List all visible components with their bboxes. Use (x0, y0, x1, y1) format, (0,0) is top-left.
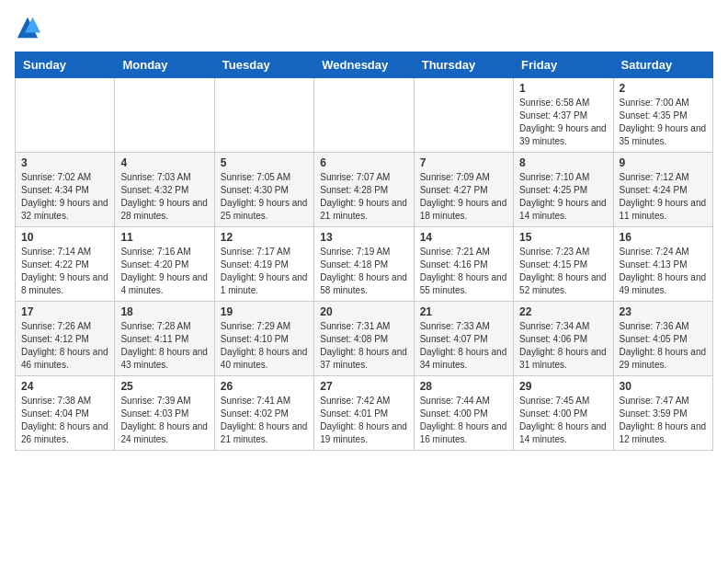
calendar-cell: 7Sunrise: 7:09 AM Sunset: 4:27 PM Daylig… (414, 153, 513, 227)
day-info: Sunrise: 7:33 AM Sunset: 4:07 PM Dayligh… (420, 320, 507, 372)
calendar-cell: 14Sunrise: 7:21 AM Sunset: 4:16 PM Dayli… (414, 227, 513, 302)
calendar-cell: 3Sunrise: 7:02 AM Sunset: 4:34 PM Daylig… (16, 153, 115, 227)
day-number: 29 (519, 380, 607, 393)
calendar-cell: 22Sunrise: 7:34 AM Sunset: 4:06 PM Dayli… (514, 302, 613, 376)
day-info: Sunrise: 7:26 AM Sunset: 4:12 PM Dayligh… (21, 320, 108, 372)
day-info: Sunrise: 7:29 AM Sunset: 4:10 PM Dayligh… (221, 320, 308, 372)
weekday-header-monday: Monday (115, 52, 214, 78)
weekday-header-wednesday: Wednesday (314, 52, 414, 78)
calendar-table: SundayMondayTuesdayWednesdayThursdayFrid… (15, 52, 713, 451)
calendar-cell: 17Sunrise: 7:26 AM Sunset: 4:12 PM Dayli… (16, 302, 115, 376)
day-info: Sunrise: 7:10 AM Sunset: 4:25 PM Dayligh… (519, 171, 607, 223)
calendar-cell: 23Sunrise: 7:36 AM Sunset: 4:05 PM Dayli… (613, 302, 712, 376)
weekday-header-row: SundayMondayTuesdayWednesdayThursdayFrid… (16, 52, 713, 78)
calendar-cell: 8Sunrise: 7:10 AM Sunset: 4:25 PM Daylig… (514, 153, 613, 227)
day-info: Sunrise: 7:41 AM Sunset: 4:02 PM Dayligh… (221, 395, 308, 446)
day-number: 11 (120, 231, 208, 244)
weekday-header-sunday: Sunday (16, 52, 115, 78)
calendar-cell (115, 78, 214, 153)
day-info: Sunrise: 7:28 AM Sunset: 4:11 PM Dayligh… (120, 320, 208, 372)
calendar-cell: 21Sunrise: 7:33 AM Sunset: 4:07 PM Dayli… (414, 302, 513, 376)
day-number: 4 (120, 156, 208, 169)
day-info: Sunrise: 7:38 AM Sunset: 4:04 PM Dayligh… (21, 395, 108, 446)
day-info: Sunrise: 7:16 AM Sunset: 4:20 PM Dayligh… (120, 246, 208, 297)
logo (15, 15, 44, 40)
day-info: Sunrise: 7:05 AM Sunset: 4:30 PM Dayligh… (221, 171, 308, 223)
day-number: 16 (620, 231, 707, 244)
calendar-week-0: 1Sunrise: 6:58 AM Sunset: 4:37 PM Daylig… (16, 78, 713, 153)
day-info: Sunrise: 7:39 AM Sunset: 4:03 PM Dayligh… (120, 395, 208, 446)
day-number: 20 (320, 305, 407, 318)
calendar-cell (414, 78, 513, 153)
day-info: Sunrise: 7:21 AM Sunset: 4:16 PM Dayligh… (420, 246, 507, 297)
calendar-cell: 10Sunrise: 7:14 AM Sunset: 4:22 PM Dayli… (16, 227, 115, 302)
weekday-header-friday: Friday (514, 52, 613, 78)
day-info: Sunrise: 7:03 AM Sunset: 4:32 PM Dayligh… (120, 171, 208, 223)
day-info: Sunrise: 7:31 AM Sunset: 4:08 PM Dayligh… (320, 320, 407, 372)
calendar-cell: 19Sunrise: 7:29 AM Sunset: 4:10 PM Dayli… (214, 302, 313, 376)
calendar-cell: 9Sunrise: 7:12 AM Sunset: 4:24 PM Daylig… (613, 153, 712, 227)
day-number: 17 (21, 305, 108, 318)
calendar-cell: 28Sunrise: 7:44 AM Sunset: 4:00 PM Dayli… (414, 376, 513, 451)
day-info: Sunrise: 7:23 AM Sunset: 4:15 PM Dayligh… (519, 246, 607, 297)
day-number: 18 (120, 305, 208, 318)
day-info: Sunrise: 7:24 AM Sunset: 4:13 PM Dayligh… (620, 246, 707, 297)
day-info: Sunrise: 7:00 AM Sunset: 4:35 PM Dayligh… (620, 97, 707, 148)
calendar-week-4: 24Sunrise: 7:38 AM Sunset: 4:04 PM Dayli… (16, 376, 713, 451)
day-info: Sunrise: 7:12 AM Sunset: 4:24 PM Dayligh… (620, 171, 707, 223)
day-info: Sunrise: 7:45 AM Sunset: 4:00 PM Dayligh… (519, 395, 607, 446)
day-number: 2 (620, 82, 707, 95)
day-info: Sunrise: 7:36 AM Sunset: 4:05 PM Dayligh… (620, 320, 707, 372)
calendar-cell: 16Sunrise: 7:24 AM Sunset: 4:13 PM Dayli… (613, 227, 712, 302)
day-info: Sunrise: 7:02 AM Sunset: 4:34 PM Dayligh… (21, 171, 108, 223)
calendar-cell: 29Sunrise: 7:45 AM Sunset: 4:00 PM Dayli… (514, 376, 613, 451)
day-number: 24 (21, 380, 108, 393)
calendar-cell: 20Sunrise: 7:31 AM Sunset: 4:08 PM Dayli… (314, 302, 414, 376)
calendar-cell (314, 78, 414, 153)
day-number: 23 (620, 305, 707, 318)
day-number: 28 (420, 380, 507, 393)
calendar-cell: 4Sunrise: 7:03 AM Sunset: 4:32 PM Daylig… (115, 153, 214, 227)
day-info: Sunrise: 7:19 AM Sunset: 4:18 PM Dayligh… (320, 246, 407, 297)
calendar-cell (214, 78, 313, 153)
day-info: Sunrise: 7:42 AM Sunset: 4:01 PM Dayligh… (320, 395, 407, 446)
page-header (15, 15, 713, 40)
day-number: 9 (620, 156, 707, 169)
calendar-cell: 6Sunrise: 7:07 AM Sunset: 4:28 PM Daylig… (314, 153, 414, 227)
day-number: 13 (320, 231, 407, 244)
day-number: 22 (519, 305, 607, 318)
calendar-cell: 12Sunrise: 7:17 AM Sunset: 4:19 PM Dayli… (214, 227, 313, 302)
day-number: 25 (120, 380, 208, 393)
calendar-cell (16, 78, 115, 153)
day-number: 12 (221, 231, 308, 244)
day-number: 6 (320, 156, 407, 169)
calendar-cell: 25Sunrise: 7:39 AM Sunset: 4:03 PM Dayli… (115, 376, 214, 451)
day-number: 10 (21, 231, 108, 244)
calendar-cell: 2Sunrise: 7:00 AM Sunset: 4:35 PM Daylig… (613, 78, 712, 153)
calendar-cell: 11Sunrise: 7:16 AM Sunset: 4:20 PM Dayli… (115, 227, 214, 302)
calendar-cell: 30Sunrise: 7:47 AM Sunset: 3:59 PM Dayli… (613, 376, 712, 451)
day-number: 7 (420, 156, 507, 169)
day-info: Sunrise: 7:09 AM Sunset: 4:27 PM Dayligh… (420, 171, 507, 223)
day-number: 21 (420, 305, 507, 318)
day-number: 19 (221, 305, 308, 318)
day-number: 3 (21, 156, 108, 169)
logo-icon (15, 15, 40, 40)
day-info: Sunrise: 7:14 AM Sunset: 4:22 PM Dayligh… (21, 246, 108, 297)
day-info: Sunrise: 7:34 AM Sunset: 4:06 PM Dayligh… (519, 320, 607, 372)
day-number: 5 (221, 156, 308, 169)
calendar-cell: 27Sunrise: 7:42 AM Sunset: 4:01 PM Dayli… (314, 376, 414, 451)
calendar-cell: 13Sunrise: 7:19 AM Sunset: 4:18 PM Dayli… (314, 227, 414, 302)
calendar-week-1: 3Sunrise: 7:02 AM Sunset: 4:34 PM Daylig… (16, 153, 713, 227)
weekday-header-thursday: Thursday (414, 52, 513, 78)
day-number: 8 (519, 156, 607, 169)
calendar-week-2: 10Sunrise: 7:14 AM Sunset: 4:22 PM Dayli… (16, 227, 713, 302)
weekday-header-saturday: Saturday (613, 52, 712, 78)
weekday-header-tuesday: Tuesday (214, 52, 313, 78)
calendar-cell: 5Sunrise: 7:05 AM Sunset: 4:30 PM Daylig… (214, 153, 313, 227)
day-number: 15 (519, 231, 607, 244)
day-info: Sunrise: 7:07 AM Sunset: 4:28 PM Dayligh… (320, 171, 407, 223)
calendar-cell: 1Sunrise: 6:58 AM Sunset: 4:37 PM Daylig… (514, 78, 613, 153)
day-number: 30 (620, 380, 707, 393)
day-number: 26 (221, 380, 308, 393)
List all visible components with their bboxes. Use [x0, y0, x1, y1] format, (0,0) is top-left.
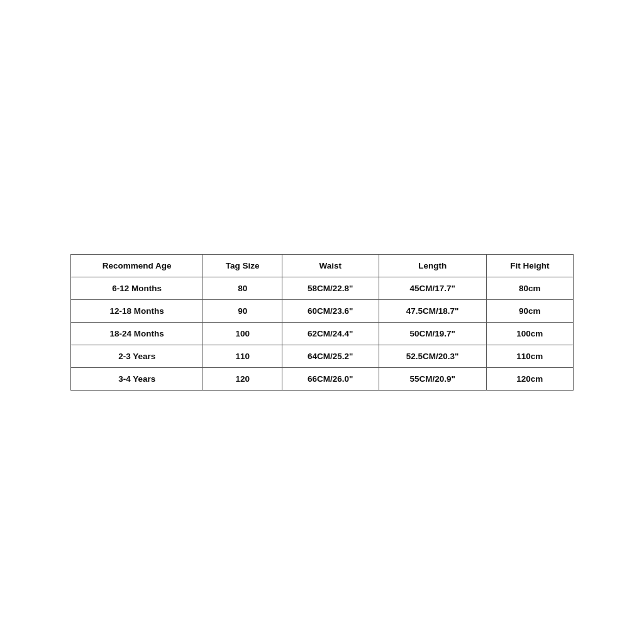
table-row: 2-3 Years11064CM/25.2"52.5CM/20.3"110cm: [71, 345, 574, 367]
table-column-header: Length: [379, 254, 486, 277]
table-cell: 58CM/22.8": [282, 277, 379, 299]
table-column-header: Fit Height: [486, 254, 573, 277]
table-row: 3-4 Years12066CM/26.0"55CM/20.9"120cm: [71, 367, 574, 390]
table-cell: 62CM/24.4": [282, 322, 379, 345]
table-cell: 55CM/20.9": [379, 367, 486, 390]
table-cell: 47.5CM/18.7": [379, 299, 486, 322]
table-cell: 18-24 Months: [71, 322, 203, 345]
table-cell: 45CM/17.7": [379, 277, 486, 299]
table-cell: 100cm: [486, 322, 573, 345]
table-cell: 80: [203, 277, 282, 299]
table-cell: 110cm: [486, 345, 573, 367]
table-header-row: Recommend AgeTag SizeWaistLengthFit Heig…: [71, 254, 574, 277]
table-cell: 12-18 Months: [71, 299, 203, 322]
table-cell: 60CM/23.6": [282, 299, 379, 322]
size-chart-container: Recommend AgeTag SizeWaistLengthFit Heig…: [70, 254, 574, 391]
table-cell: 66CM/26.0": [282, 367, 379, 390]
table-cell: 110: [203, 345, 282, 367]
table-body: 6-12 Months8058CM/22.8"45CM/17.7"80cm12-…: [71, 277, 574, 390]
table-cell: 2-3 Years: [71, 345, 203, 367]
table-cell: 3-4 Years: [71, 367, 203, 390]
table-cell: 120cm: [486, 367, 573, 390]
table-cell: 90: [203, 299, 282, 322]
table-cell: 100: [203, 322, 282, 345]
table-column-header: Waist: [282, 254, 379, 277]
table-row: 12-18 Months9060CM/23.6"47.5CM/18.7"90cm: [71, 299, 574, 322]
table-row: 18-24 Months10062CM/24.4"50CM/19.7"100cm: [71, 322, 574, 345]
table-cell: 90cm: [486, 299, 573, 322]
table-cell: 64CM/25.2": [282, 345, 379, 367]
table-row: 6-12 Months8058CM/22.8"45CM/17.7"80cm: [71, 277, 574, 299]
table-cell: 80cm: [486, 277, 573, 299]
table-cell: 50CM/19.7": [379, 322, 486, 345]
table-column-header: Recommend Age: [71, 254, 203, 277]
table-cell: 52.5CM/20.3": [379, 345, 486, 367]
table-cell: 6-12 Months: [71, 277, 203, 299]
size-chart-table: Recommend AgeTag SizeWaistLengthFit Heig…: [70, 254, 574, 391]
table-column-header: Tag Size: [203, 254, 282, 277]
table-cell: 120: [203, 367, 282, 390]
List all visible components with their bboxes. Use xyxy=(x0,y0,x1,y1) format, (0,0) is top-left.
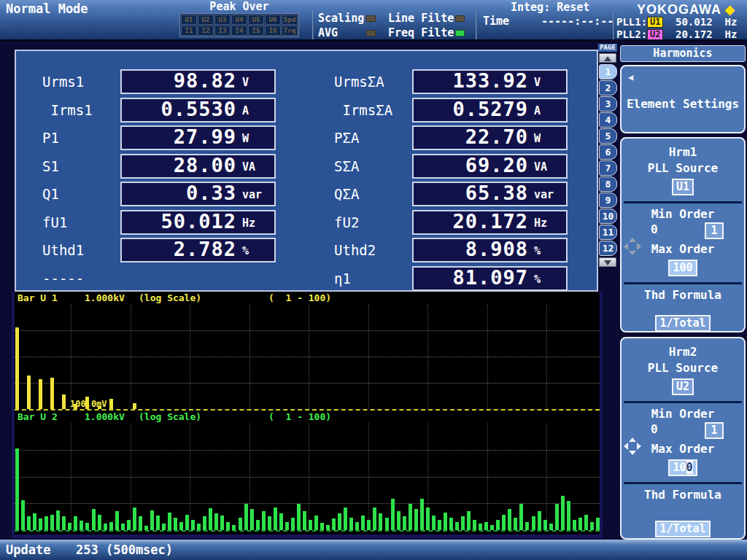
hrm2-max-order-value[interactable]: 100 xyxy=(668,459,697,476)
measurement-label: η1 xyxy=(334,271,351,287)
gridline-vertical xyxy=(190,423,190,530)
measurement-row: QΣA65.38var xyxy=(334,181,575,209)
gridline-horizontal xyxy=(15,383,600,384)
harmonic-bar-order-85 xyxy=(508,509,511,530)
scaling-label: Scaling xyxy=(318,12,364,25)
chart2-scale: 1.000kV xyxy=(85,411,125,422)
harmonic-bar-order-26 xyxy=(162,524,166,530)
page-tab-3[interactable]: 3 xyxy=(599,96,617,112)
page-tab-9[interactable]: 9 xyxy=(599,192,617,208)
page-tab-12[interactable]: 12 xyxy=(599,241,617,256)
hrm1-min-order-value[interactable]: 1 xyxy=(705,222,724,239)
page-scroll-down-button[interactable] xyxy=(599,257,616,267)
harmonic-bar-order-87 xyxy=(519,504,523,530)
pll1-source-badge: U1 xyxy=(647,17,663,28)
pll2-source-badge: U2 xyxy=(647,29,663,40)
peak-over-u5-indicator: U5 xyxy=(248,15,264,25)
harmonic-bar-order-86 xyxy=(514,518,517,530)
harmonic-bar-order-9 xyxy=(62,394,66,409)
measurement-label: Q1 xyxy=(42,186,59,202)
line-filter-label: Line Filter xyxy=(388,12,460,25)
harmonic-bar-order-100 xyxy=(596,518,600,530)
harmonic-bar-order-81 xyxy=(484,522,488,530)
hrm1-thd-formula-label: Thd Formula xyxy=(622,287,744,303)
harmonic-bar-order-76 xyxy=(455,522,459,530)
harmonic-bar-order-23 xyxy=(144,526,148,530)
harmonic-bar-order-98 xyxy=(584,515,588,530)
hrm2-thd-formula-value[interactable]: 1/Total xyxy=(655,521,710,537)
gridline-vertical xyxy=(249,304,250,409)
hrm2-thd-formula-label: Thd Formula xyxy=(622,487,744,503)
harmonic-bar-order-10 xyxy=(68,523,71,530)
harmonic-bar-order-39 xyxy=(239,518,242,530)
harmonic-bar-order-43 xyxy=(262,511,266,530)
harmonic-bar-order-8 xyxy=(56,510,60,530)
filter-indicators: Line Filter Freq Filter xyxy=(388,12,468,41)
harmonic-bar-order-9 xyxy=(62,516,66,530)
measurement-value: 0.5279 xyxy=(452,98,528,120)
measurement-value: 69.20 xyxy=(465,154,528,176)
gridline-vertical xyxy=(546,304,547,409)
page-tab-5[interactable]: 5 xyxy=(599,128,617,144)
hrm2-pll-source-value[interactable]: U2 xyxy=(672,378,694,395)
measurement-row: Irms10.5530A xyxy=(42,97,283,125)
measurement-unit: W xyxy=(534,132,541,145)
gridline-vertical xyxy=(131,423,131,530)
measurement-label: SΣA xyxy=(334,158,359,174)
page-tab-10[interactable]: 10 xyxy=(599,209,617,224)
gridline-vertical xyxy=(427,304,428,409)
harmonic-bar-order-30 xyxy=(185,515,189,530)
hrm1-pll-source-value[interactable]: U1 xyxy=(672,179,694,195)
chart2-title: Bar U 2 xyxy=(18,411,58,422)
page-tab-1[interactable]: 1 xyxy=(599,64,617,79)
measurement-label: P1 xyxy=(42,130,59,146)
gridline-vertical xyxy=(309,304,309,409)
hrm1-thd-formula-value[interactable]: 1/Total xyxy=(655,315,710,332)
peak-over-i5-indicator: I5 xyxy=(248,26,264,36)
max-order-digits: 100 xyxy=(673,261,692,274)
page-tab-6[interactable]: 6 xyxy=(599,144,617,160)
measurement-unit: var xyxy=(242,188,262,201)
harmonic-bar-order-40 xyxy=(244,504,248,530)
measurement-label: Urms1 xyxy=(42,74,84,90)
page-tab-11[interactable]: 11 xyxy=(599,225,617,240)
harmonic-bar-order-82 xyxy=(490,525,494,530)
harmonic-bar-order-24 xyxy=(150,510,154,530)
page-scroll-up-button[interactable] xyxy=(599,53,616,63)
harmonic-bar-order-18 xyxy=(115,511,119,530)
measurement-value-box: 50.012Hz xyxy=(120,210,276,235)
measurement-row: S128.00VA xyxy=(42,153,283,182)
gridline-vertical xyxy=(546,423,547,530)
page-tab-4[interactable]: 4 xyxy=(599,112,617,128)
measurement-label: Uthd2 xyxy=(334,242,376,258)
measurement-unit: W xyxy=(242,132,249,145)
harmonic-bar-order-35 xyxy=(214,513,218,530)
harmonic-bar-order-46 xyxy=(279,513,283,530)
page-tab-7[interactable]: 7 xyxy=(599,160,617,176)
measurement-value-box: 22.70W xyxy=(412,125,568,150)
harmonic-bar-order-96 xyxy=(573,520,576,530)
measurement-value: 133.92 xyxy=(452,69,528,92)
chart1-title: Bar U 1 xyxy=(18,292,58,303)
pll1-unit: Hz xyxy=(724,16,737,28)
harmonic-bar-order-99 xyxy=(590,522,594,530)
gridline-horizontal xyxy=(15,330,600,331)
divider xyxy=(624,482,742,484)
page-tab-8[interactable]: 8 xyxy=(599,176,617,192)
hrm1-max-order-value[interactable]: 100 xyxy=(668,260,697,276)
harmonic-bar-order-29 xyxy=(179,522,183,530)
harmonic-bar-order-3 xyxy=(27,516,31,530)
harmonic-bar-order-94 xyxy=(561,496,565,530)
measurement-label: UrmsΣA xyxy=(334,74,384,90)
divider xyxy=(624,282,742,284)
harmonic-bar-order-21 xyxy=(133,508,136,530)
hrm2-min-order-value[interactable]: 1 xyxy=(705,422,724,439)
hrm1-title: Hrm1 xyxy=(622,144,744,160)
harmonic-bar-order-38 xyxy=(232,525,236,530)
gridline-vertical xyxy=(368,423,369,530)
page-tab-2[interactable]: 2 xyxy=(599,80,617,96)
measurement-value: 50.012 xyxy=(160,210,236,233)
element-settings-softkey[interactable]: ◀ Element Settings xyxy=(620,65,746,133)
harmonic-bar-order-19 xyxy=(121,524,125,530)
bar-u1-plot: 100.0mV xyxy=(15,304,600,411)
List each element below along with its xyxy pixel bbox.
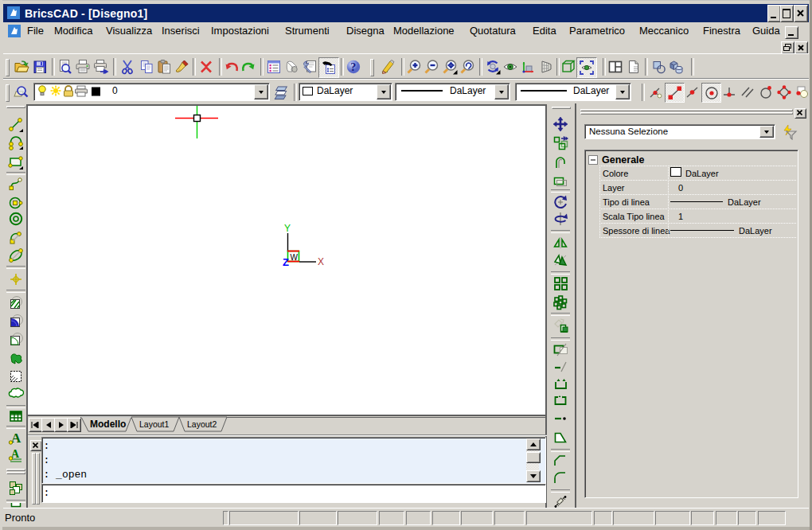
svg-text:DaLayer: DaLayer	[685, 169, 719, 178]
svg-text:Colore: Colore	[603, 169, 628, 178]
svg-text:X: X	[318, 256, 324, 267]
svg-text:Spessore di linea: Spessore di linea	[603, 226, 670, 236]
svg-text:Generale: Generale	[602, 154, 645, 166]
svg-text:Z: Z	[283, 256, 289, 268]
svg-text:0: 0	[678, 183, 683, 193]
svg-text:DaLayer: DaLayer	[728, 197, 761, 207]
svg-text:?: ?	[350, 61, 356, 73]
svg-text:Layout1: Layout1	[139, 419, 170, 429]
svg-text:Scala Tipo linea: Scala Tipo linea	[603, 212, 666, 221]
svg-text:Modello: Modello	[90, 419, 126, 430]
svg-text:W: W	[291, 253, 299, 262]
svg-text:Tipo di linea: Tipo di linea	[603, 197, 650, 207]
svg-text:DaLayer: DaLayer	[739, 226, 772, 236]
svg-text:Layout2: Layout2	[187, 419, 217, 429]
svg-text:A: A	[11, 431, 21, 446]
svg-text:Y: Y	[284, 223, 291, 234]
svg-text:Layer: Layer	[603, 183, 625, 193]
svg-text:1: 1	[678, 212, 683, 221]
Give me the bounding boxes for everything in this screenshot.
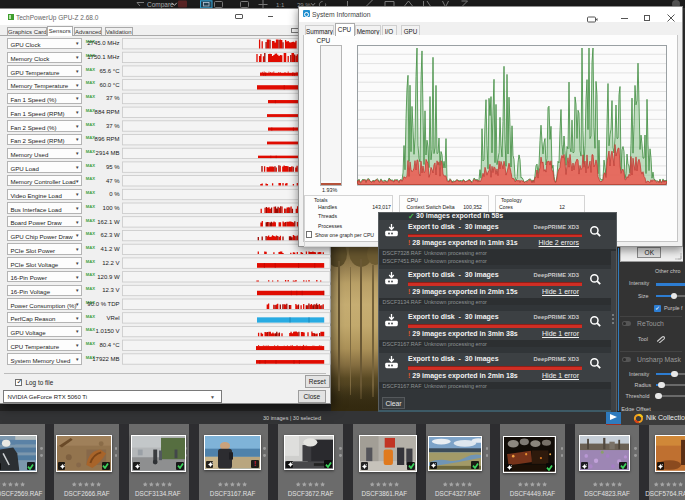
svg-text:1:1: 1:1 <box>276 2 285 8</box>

# # # # # # #

After you work out how many lines in the material hold the word "List", please respond with that number alone.

4